« DogTV », la télé pour chien : humains et canins, un même public ?
Le 09/08/2013
Aux États-Unis, la dernière née des chaînes télé s’appelle « DogTV ». Disponible depuis le 1er août, elle s’adresse exclusivement à nos compagnons les chiens. Le but ? Les rassurer quand ils sont seuls. Est-ce que ce n’est pas un peu triste, tout ça ? Décryptage de François Jost, analyste des médias.
Comme on sait, le marketing des chaînes consiste à inventer des canaux qui cibleront un groupe de téléspectateurs liés par des intérêts semblables en sorte de constituer des « communautés imaginaires ». À considérer l’offre française, il semble que l’éventail des choix est très fourni : il y a des chaînes pour les femmes, pour les enfants, les personnes âgées, les amoureux de la musique, du sport, des chevaux… Que sais-je encore ?
Une baby-sitter pour chiens
Mais il y a un public auxquels les marketeurs français n’ont pas pensé : les chiens. Pourtant, n’est-ce pas là, par excellence, une niche captive ? Eh oui, après tout, pourquoi les chiens n’auraient pas leur chienne… leur chaîne, je veux dire. Est-ce que ce ne sont pas des êtres humains comme les autres ?
Eh bien, c’est chose faite. Le 1er août, les Américains – ce peuple dont on admire les séries – viennent de lancer DogTV, une chaîne entièrement réservée à la gent canine. Après des années de travail de spécialistes des animaux, nous apprend son site, des spécialistes ont élaboré des contenus spécifiques pour plaire à nos amis. DogTV est une télévision pour chiens 24 heures sur 24 et 7 jours sur 7, qui diffuse des programmes « scientifiquement développés pour apporter la compagnie juste pour les chiens qu’on laisse seuls ». On compare parfois la télévision à un animal de compagnie, qui peuple la solitude des personnes seules. Avec DogTV, elle devient un « être humain de compagnie »… La chaîne se présente d’ailleurs dans sa page de promotion comme une baby-sitter.

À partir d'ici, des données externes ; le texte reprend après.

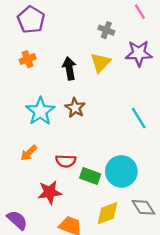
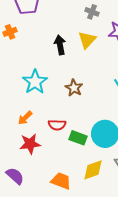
orange cross: (28, 59) -> (10, 32), moved
brown star: (75, 108) -> (74, 88), moved
red star: (50, 192) -> (30, 144), moved

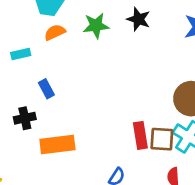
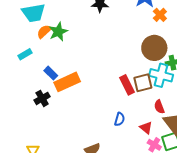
green star: (96, 26) -> (58, 32), moved
orange rectangle: (57, 145) -> (67, 82), moved

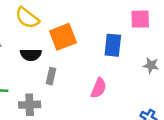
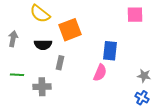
blue rectangle: (113, 45) -> (110, 51), moved
gray star: (151, 65) -> (144, 76), moved

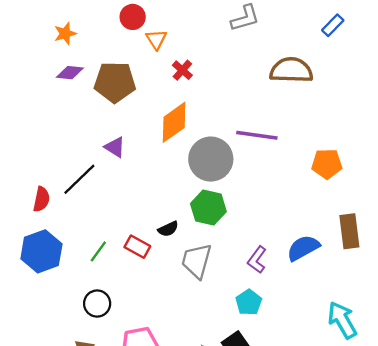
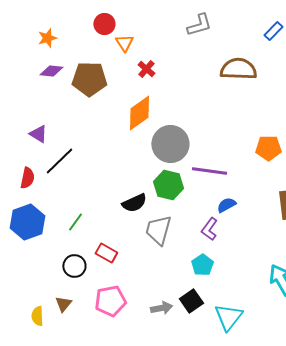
purple line: (257, 135) -> (209, 171), moved
purple triangle: (115, 147) -> (38, 134), moved
black semicircle: (168, 229) -> (134, 203), size x1.4
red rectangle: (137, 247) -> (106, 253), moved
blue semicircle: (303, 248) -> (226, 205), moved, size x0.7

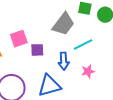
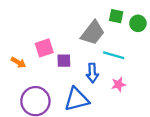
cyan line: (83, 44) -> (114, 55), turned 42

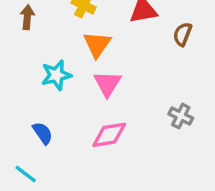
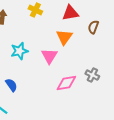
orange triangle: (97, 44) -> (64, 37), moved
pink diamond: (109, 135) -> (66, 83), moved

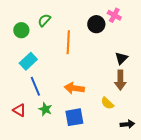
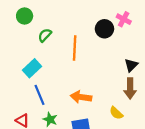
green semicircle: (44, 20) -> (45, 35), moved
green circle: (21, 30) -> (25, 16), moved

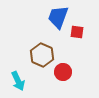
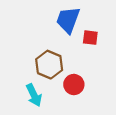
cyan arrow: (18, 81) -> (34, 95), moved

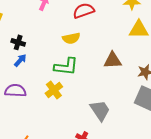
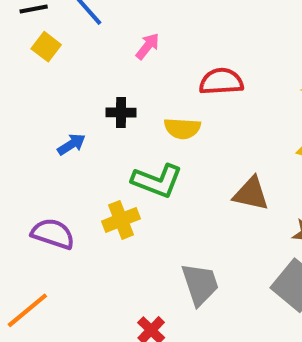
black cross: (18, 42) -> (121, 113), moved, turned -32
purple semicircle: (15, 91) -> (53, 234), moved

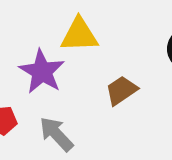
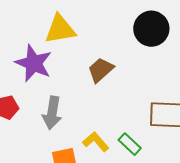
gray arrow: (56, 134) -> (52, 113), turned -120

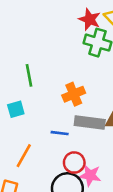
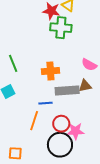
orange cross: (74, 94) -> (50, 71), turned 30
orange line: (24, 156) -> (34, 121), moved

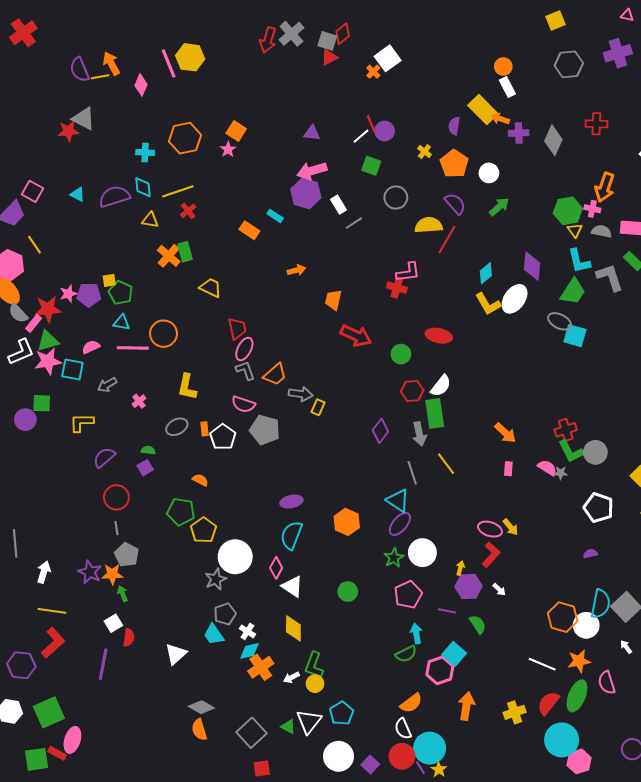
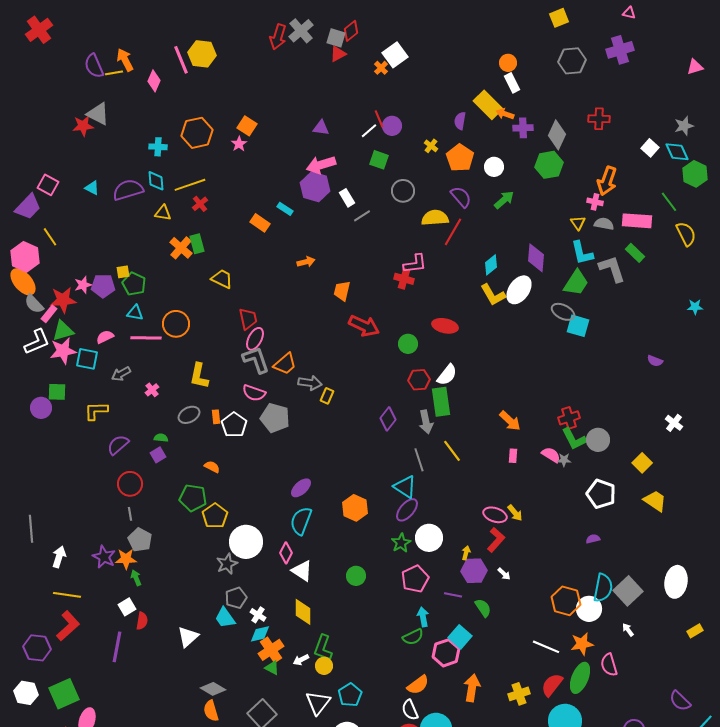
green hexagon: (568, 211) -> (549, 165), moved
gray L-shape: (245, 370) -> (256, 360), size x1.4
purple ellipse: (291, 501) -> (301, 488), turned -30
green triangle: (288, 727) -> (272, 668), moved

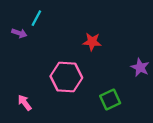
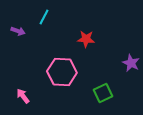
cyan line: (36, 18) -> (44, 17), moved

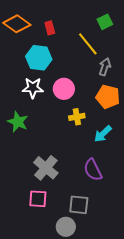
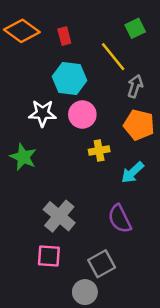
cyan hexagon: (39, 58) -> (69, 78), moved
gray square: (79, 205) -> (102, 264), turned -35

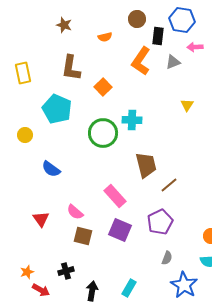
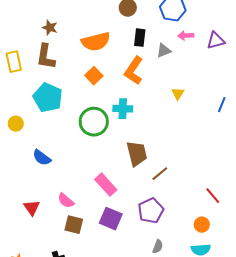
brown star: (64, 25) -> (50, 28), moved
black rectangle: (158, 36) -> (140, 38), moved
orange semicircle: (105, 37) -> (96, 42), moved, size x2.0
orange L-shape: (141, 61) -> (134, 71), moved
brown L-shape: (71, 68) -> (46, 57), moved

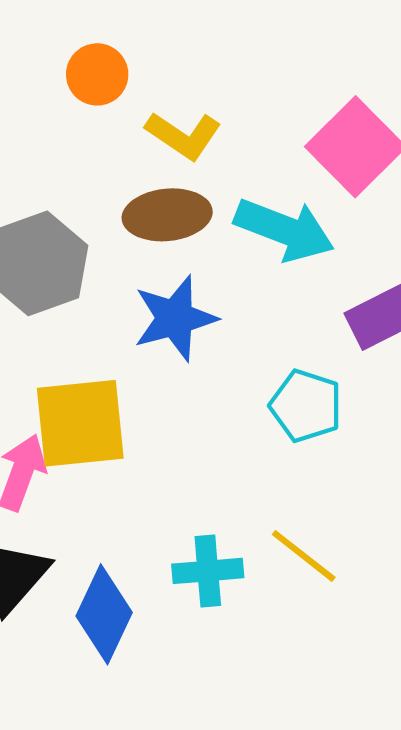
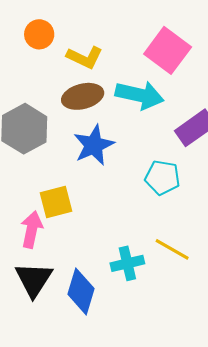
yellow square: (80, 423) -> (56, 202), size x0.7

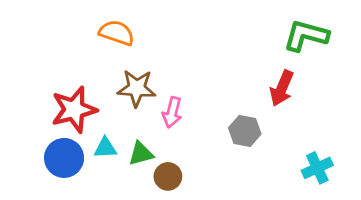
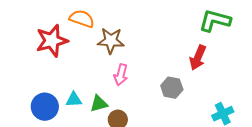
brown star: (137, 88) -> (111, 41), moved
red star: (74, 110) -> (52, 41), moved

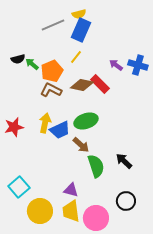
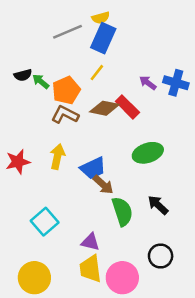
green ellipse: (86, 121) -> (148, 153), moved
blue trapezoid: (60, 130) -> (93, 168), moved
cyan square: (19, 187) -> (45, 222), moved
yellow circle: (40, 211) -> (34, 278), moved

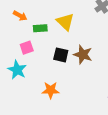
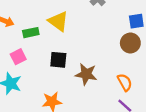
brown star: (83, 55) -> (86, 74), moved

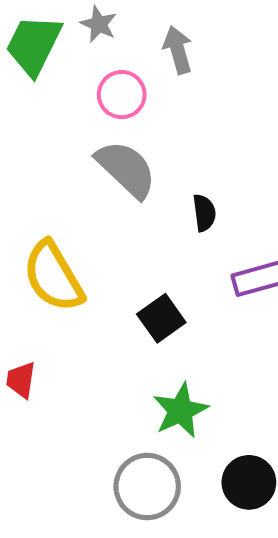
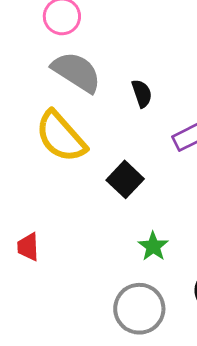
yellow semicircle: (53, 276) -> (61, 137), moved
green star: (180, 410) -> (153, 246), size x0.7

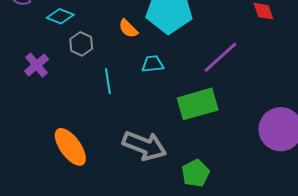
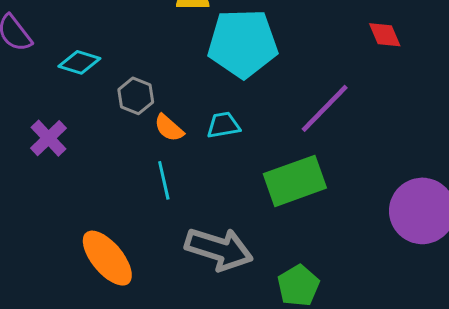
orange semicircle: (128, 29) -> (169, 128), moved
gray hexagon: (81, 44) -> (136, 96), moved
cyan line: (108, 81) -> (164, 180), moved

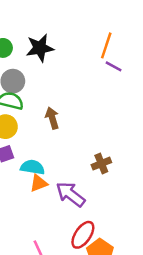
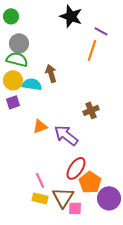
orange line: (106, 45) -> (92, 50), moved
black star: (40, 48) -> (71, 16), moved, turned 30
cyan semicircle: (32, 167) -> (32, 84), moved

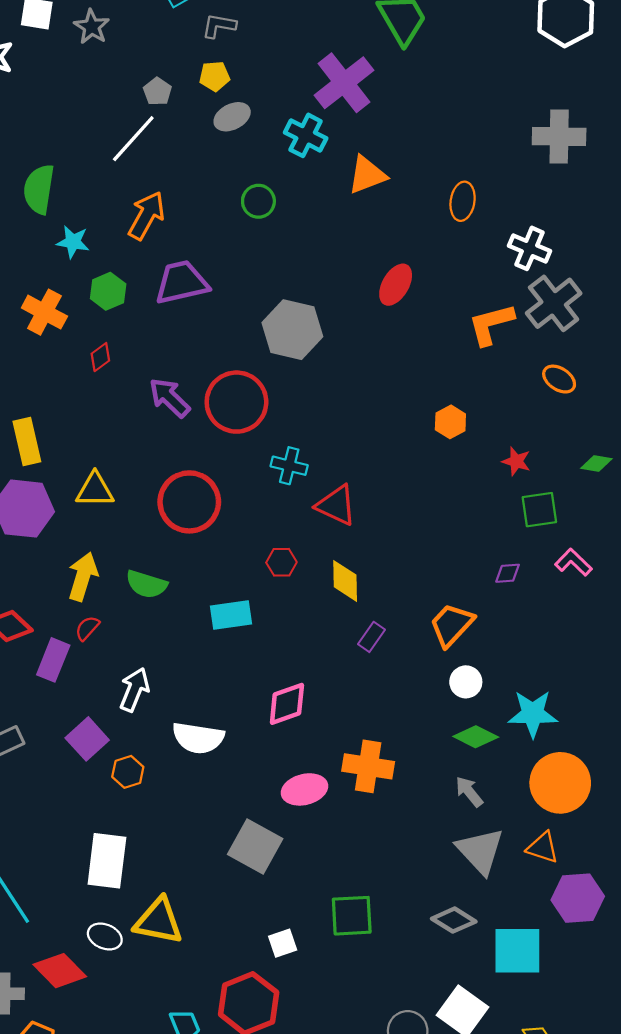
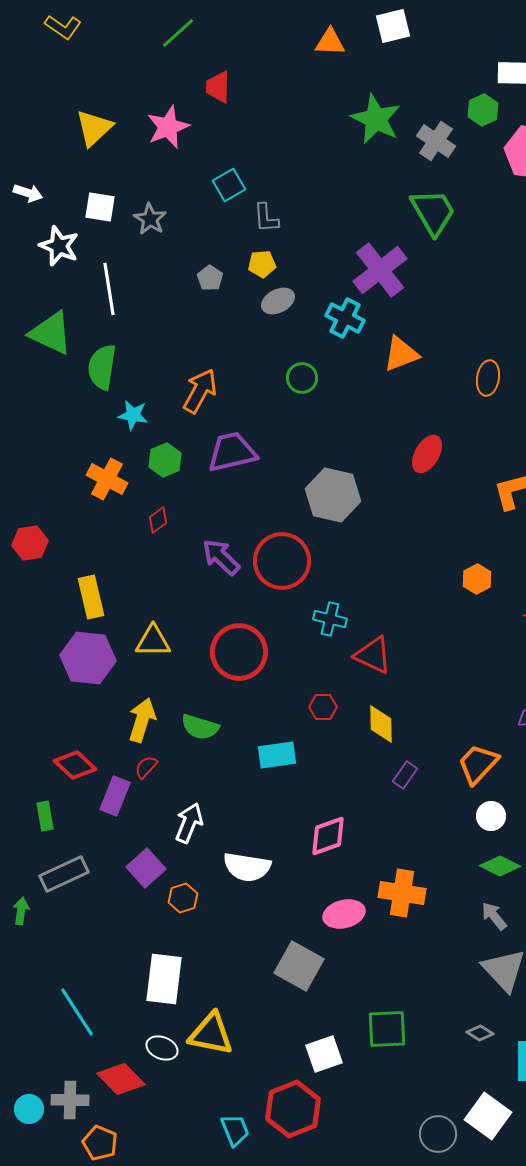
gray L-shape: (219, 26) -> (266, 218), turned -104
white line: (133, 139) -> (109, 289), moved, turned -51
gray diamond: (454, 920) -> (480, 1033), size x0.7
white square: (283, 943) -> (324, 1054), size x1.4

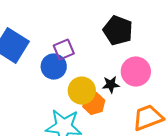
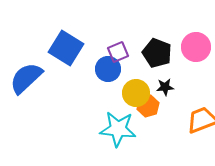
black pentagon: (118, 30) -> (157, 53), moved
pink circle: (136, 72) -> (196, 47), moved

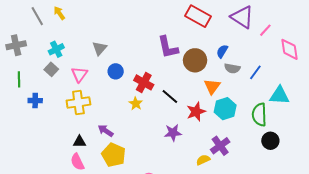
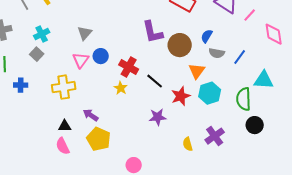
pink triangle: (79, 74) -> (81, 60), moved
purple cross: (220, 146) -> (215, 136), moved
yellow semicircle: (203, 160) -> (188, 144), turned -80

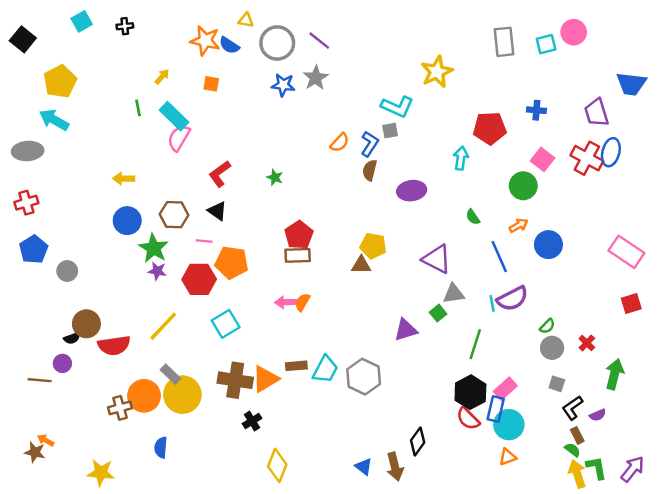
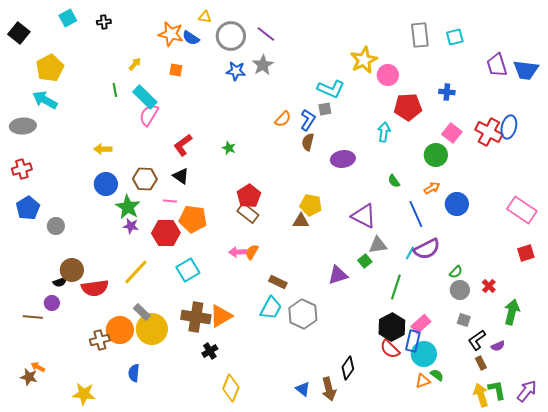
pink circle: (574, 32) -> (388, 75), moved
purple trapezoid: (596, 113) -> (497, 65), moved
brown rectangle: (298, 255) -> (248, 213), turned 40
cyan line: (492, 303) -> (410, 253), turned 40
brown rectangle: (296, 366) -> (278, 282), moved, turned 30
green semicircle: (572, 450) -> (437, 375), moved

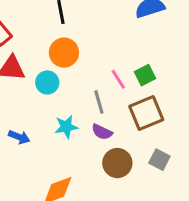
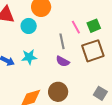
cyan star: (66, 127) -> (29, 57), moved
gray square: (159, 160) -> (100, 93), moved
brown circle: (117, 163) -> (58, 92), moved

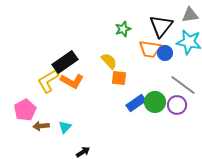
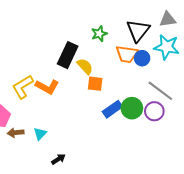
black rectangle: (65, 62) -> (68, 55), moved, turned -30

De quoi souffrent les chiens sans leur maître ? D’anxiété, d’abord. Vous croyiez qu’ils aimaient leur boulot de chien de garde. Non. Ils tremblent seuls dans de trop grands appartements. Et puis, couchés sur leur canapé, ils s’ankylosent. Il leur faut donc des programmes qui les rassurent et qui les stimulent.
Des séquences taillées sur mesure
Pour les relaxer, leur sont offerts des vues d’une nature apaisante (lac, forêts de palmiers), en général avec un chien, pour faciliter leur identification, mais aussi des images de chiens qui dorment tranquillement ou que leur maître caresse…
Pour les stimuler, on recourt à d’autres séquences et à une autre énonciation audiovisuelle : des chiens jouent à la balle filmés par une caméra en mouvement à ras de terre, d’autres plongent dans une piscine, d’autres encore se battent avec des congénères… Des balles arrivent vers eux en gros plan. Une troisième série de programmes montrent des chiens dans des situations quotidiennes : le facteur sonne à la porte, la maîtresse lance la balle ou prend sa voiture…
Au moment où, en France, le débat sur la télévision culturelle reprend, on ne peut manquer d’ironiser sur une telle chaîne, dont on imagine qu’elle est un bon support pour vendre des croquettes aux cerveaux des chiens disponibles.
Un bien triste bilan
Mais on rit jaune quand on prend conscience que les fonctions attribuées à la télé pour chien sont, au fond, les mêmes que celles que s’assignent les chaînes généralistes pour peupler la solitude de ceux qui sont obligés de rester chez eux : Jean-Pierre Pernaut, avec ses images des régions et des spécialités locales ne donne-t-il pas aussi à voir un monde rassurant à ceux qui ont peur de l’insécurité (et qui ne sont pas gardés parce que leur chien regarde la télé pour oublier son angoisse…).
Et les jeux sportifs qui fleurissent l’été (de « Fort Boyard » à « Koh-Lanta ») ne sont-ils pas là pour suppléer leur manque d’activité ? Quant aux soap operas, comme l’ont montré depuis longtemps les féministes américaines, ils n’ont d’autres buts que de montrer aux femmes comment elles doivent réagir dans telle ou telle situation domestique…
De là, à conclure que certaines chaînes traitent les téléspectateurs comme des chiens… il n’y a qu’un pas, que je franchis avec la légèreté qui sied à l’analyste en vacances.